# why do some amps pick up noise when others dont?



## JAX (Jun 2, 2006)

ive been pretty lucky in that I have rarely had any noise or whine in my systems. 

that was till yesterday...then I had a bad case of it and it was way intolerable. amp was a new from 2011+ US AMPS VLX-4150...serial # 0128 direct from us amps /re audio. supposed to be great amp...well so far just great at picking up so much noise I cant stand to have car on if its plugged in.

so I removed it and put back the pioneer ICE class D amp and noise dissappeared. 

Ive had that only one other time in different car...

if it goes away when amp is swapped is that generally the amp? its not something I have dealt with before.


----------



## TrickyRicky (Apr 5, 2009)

So is it a US Amps or RE Audio brand?

Probably doesn't matter as both are own by Maxxsonics.


----------



## JAX (Jun 2, 2006)

TrickyRicky said:


> So is it a US Amps or RE Audio brand?
> 
> Probably doesn't matter as both are own by Maxxsonics.



this was right when they were bought. 2010 it was released. before the ugly cheap terminator amps that nobody liked that were overated. 
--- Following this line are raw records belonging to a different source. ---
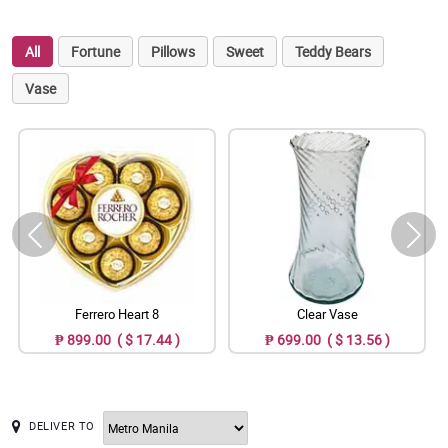
All
Fortune
Pillows
Sweet
Teddy Bears
Vase
Ferrero Heart 8
Clear Vase
₱ 899.00 ( $ 17.44 )
₱ 699.00 ( $ 13.56 )
DELIVER TO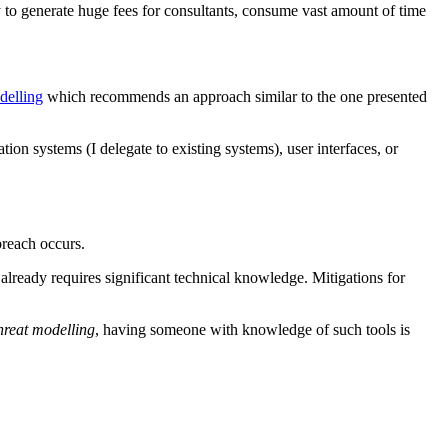
ly to generate huge fees for consultants, consume vast amount of time
odelling
which recommends an approach similar to the one presented
ion systems (I delegate to existing systems), user interfaces, or
breach occurs.
s already requires significant technical knowledge. Mitigations for
hreat modelling
, having someone with knowledge of such tools is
this was if I am not mistaken their last expensive amp. its really nice and not at all like the junk they make now. looks a little like a zed amp..crossed with an old US AMps amp. 

anyhow, Dave is telling me it may have had some parts go bad since its supposed to be new and has been sitting on a shelf or something for a while at US Amps/RE


----------



## arsus88 (May 2, 2015)

may need to be added so that its mass is reduced noisenya


----------



## 1styearsi (Aug 13, 2012)

i had that happen to me once.sold it to a guy he never had a problem.
i never did figure out what the problem was.
in my car no other amp did it?


----------



## gstokes (Apr 20, 2014)

JAX said:


> ive been pretty lucky in that I have rarely had any noise or whine in my systems.
> 
> that was till yesterday...then I had a bad case of it and it was way intolerable. amp was a new from 2011+ US AMPS VLX-4150...serial # 0128 direct from us amps /re audio. supposed to be great amp...well so far just great at picking up so much noise I cant stand to have car on if its plugged in.
> 
> ...


Amplifiers don't generally pickup noise, the interconnects are usually the source of any induced noise such as GLI or Ground Loop Interference, if an amp is noisy it's usually the result of a defective or ineffective muting circuit but some amps will hiss when they are turned on with no signal applied to the pre amp stage..


----------



## lpreston (Dec 29, 2006)

I had an Autotek that didn't like where it was grounded (seat bolt). Moved it to another bolt (other seat) and all was well.


----------



## Victor_inox (Apr 27, 2012)

NOise is almost always problem with ground, 99.99% of the time.


----------



## seedlings (Jul 6, 2015)

JAX said:


> ive been pretty lucky in that I have rarely had any noise or whine in my systems.
> 
> that was till yesterday...then I had a bad case of it and it was way intolerable. amp was a new from 2011+ US AMPS VLX-4150...serial # 0128 direct from us amps /re audio. supposed to be great amp...well so far just great at picking up so much noise I cant stand to have car on if its plugged in.
> 
> ...


Please watch this video. Balanced, unbalanced inputs and twisted and coax RCAs.

https://youtu.be/QOagVDZLQnA

CHAD


----------



## lpreston (Dec 29, 2006)

seedlings said:


> Please watch this video. Balanced, unbalanced inputs and twisted and coax RCAs.
> 
> https://youtu.be/QOagVDZLQnA
> 
> CHAD


Thanks for the link. Good info.


----------



## Canada1869 (May 23, 2014)

Great info. 

This makes sense why I haven't been able to track down the noise in my system. I've been running twisted pair cables on a single ended input. Guess the car in coming apart this weekend.

Sent from my Nexus 5 using Tapatalk


----------